Histopathology in BRIC-2 shows intrahepatic cholestasis with mild inflammation but otherwise preserved normal liver architecture and no ductular reaction. In contrast, PFIC shows intracanalicular cholestasis, giant cell transformation and varying degree of fibrosis and frank cirrhosis in advanced disease. On immunohistochemistry, loss of BSEP staining is noted. However, there is substantial polymorphism in BSEP noted and hence it is not pathognomonic hallmark feature of BRIC-2 or PFIC-2.2
There is no proven treatment for this disease. Various medical approaches have been tried which include ursodeoxycholic acid, corticosteroids and bile acid-binding resins but without much success.4 Rifampicin and colestimide have been reported to be successful in few cases. Refractory cases of jaundice with pruritus (for BRIC exacerbation) have been treated with albumin dialysis.5 6
Surgical approach to this disabling disease includes partial biliary diversion similar to PFIC. It is effective in improving the jaundice and pruritus, but may be associated with a high incidence of stoma-related complications. Minimally invasive laparoscopic external biliary diversion is an innovative method and showed good long-term benefit without complication in paediatric patients as case report.7
Endoscopic nasobiliary drainage is a type of transpapillary external drainage wherein the distal end of the long tube is left in the bile duct and the proximal end emerges out through the nose. It is a well-established way of biliary decompression which is most often used in acute cholangitis.8 The main advantage of ENBD is the real-time monitoring of drainage status. Report of ENBD as an effective therapy has been shown in few case series and is encouraging. Some series even showed the effects to be long lasting without any further attack of jaundice even though the nasobilliary drainage is one time and usually for 1 week, for which the exact mechanism is unknown. Stapelbroek et al 9 demonstrated a reduction in the total bile acid levels (100–200 μmol/L pretreatment) that get normalised by day 3 along with resolution of pruritus. The postulated mechanism behind effectiveness of ENBD for BRIC includes forced bile drainage, block in the enterohepatic circulation and subsequent reduction in the hydrophobic bile acid pool. But the same thing could be achieved by placing a stent as well; advantage of ENBD over a stent is not known. Plausible explanation is that the stent-mediated biliary drainage is internal where there can be reabsoprtion of bile acids while ENBD is external leading to rapid decline in bile acid pool. This is supported by the fact that increased levels of phospholipids other than phosphatidylcholine, particularly sphingomyelin, in the bile drained by ENBD and disruption of the phospholipid gradient.9
Our patient did not undergo any genetic testing; however the long-standing history, recurrent cholestatic jaundice episode, no imaging or histological abnormality is in favour of BRIC. He had acute worsening probably due to drug-induced liver injury. He was diagnosed based on classical clinical features, liver function tests and histology. ENBD improved the symptoms as well as the quality of life. There are hardly few cases of BRIC reported from South-East Asia to achieve a successful cure of this highly morbid disease with ENBD.
Learning points.
Benign recurrent intrahepatic cholestasis, though referred as benign can lead to distraught for the patient and needs early clinical suspicion.
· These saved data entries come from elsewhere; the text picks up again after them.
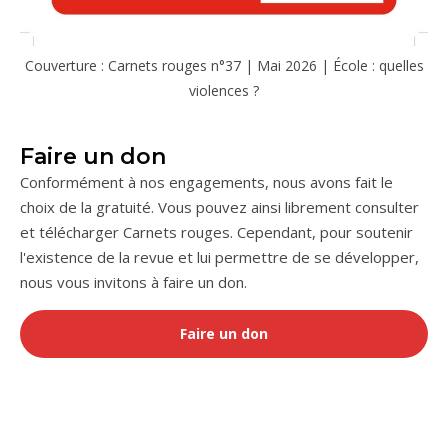
Couverture : Carnets rouges n°37 | Mai 2026 | École : quelles
violences ?
Faire un don
Conformément à nos engagements, nous avons fait le
choix de la gratuité. Vous pouvez ainsi librement consulter
et télécharger Carnets rouges. Cependant, pour soutenir
l'existence de la revue et lui permettre de se développer,
nous vous invitons à faire un don.
Faire un don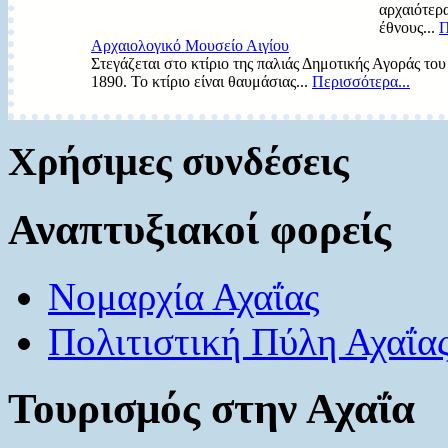
αρχαιότερ
έθνους...
Π
Αρχαιολογικό Μουσείο Αιγίου
Στεγάζεται στο κτίριο της παλιάς Δημοτικής Αγοράς του
1890. Το κτίριο είναι θαυμάσιας...
Περισσότερα...
Χρήσιμες συνδέσεις
Αναπτυξιακοί φορείς
Νομαρχία Αχαΐας
Πολιτιστική Πύλη Αχαΐα
Τουρισμός στην Αχαΐα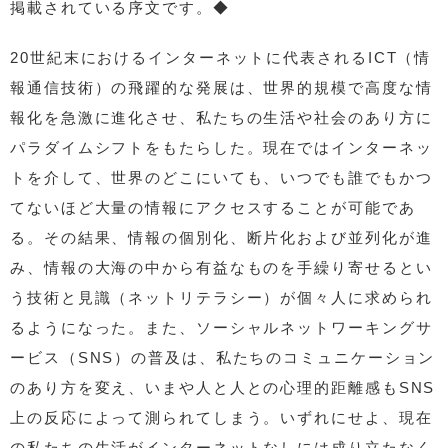
掲載されている序文です。◆
20世紀末におけるインターネットに代表されるICT（情
報通信技術）の飛躍的な発展は、世界的規模で高度な情
報化を急激に進化させ、私たちの生活や社会のあり方に
パラダイムシフトをもたらした。現在ではインターネッ
トを介して、世界のどこにいても、いつでも誰でもかつ
てないほど大量の情報にアクセスすることが可能であ
る。その結果、情報の個別化、断片化および並列化が進
み、情報の大海の中から有益なものを手繰り寄せるとい
う技術と見識（ネットリテラシー）が個々人に求められ
るようになった。また、ソーシャルネットワーキングサ
ービス（SNS）の普及は、私たちのコミュニケーション
のあり方を変え、いまや人と人との心理的距離感もSNS
上の反応によって測られてしまう。いずれにせよ、現在
の私たちの生活がインターネットなしには成り立たなく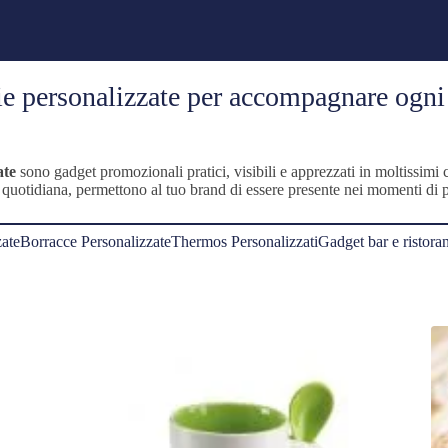
lie personalizzate per accompagnare ogn
ate
sono gadget promozionali pratici, visibili e apprezzati in moltissimi co
vita quotidiana, permettono al tuo brand di essere presente nei momenti d
ate
Borracce Personalizzate
Thermos Personalizzati
Gadget bar e ristoran
na
te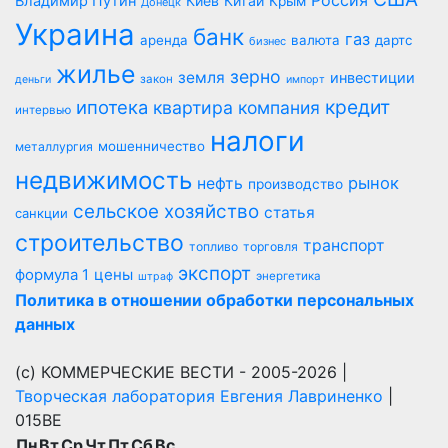
Россия
Владимир Путин
Киев
Китай
Крым
Донецк
Украина
банк
газ
аренда
валюта
дартс
бизнес
жилье
зерно
земля
инвестиции
закон
деньги
импорт
кредит
ипотека
квартира
компания
интервью
налоги
мошенничество
металлургия
недвижимость
рынок
нефть
производство
сельское хозяйство
статья
санкции
строительство
транспорт
топливо
торговля
экспорт
цены
формула 1
энергетика
штраф
Политика в отношении обработки персональных
данных
(с) КОММЕРЧЕСКИЕ ВЕСТИ - 2005-2026 |
Творческая лаборатория Евгения Лавриненко
|
015BE
Пн
Вт
Ср
Чт
Пт
Сб
Вс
Medical management may not be successful in all.
Endoscopic nasobiliary drainage can be the treatment of choice for patients with refractory symptoms
Footnotes
Contributors: AC did the ENBD procedure.
Framework and idea by AVK and AC.
Manuscript by AVK with inputs from BS.
CB provided the histopathology images.
All the authors have read the manuscript and approved the final manuscript.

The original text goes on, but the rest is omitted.